Activity
Please say how many lines in the records below contain the word "چاپی". Give only the number.

Data excerpts
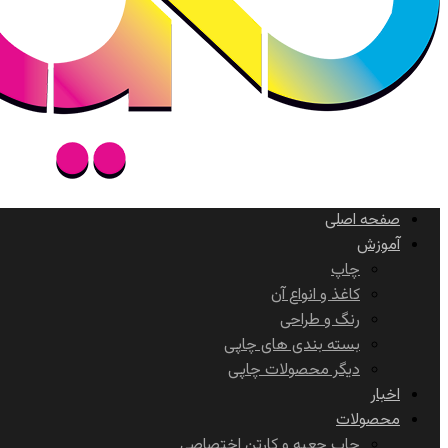
صفحه اصلی
آموزش
چاپ
کاغذ و انواع آن
رنگ و طراحی
بسته بندی های چاپی
دیگر محصولات چاپی
اخبار
محصولات
چاپ جعبه و کارتن اختصاصی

Answer section
2